Com o passar dos anos o modelo familiar transformou-se e assim a sociedade conquistou novas formas de construir aquilo que pode ser entendido por família.
De fato. Um grande exemplo é a evolução do sistema jurídico acerca das definições, perigosas, mas definições sobre o que é família. O texto do código civil de 1916 definia a família conforme as suas aspirações políticas e sociais, representadas evidentemente pelo liberalismo burguês do século XIX. Várias falhas foram detectadas com o passar dos anos e assim as legislações foram se adaptando, como por exemplo, a legalização do divórcio na década de 70, esta fruto das revoluções culturais dos anos 60. Ainda, com o advento da Constituição Federal de 1988 a família não é mais entendida em consonância com o privatismo burguês do século XIX e seus efeitos começam a ser procurados em âmbito constitucional, buscando o interesse da sociedade pela efetivação do princípio da dignidade da pessoa humana.
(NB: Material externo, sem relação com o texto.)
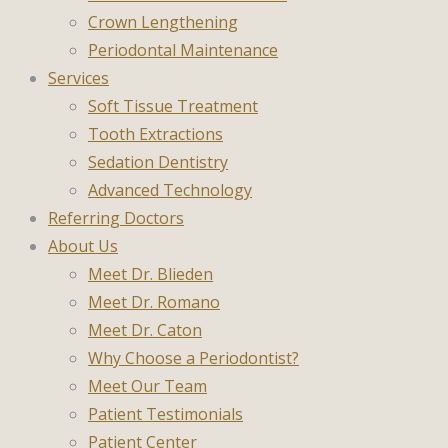
Crown Lengthening
Periodontal Maintenance
Services
Soft Tissue Treatment
Tooth Extractions
Sedation Dentistry
Advanced Technology
Referring Doctors
About Us
Meet Dr. Blieden
Meet Dr. Romano
Meet Dr. Caton
Why Choose a Periodontist?
Meet Our Team
Patient Testimonials
Patient Center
Podemos verificar também que as famílias monoparentais, comuns e não reconhecidas antes da constituição de 1988, são um grande exemplo dos avanços culturais do trágico, e ao mesmo tempo revolucionário, século XX. Nos dizeres de Eric Hobsbawn, O Breve Século XX.
Apesar das aparentes mudanças sociais ocorridas no século passado fomos pegos de surpresa por varias delas, inclusive pelo fato de paradigmas de racionalidade até então imutáveis, pôde-se verificar que estes eram incompletos e totalmente incompatíveis com o novo modelo cultural que surgiu neste período.
Em larga medida podemos verificar as falhas causadas pelo excesso de confiança nos revolucionários do século XVIII, pais do liberalismo burguês, e as heranças deixadas por estes em nossa cultura durante o século XX. A família, objeto deste estudo, é uma das principais instituições que recebem uma grande virada paradigmática e assim, torna-se alvo de muitas resistências dos grupos mais conservadores e por isso a necessidade de entrarmos num debate mais acirrado para colocar a família num plano de maior abertura e assim jogá-la de volta a vida[1].
Buscar uma nova forma de compreensão da família é fundamental, de modo que no século XX grandes mudanças sociais ocorreram e assim a família também passa a ser observada entre pessoas do mesmo sexo, ou nos dizeres de Maria Berenice Dias, as famílias homoafetivas.
Não se pode imaginar que esta noção de família é pacificada entre os doutrinadores do direito e, principalmente, entre os membros da sociedade brasileira. Buscar um paradigma de racionalidade novo e capaz de suprimir as incompreensões geradas pelo conservadorismo liberal burguês do século XIX, que ainda refletem em nossa sociedade, é o objetivo central desta pesquisa.
Pode-se verificar, e isto implica dizer, que todos enxergam que a família deixou de ser um “negócio”, onde as relações entre as pessoas se davam apenas para satisfazer às questões patrimoniais das partes envolvidas, observando-se, inclusive, o nome dado as partes, como por exemplo, os “consortes”, que pode ser definido como pessoas que comungam de questões patrimoniais. Preocupante mesmo é que ainda usamos este nome para designar pessoas em processo de casamento. Superada tal visão, a família, o casamento, ou seja lá a definição que se queira dar para um relacionamento, a formação de qualquer uma delas dá-se através do afeto entre duas pessoas, não importando efetivamente a orientação sexual entre os envolvidos e muito menos o patrimônio envolvido entre as partes.
Assim, mesmo que se enxergue que a família deixou de ser a formação de um negócio e passou a ser a concretização do afeto entre duas pessoas, podemos observar que existe uma grande herança, ainda hoje, em nossas relações de família no Direito, dos paradigmas liberais burgueses do século XIX. Superar tal visão é urgente.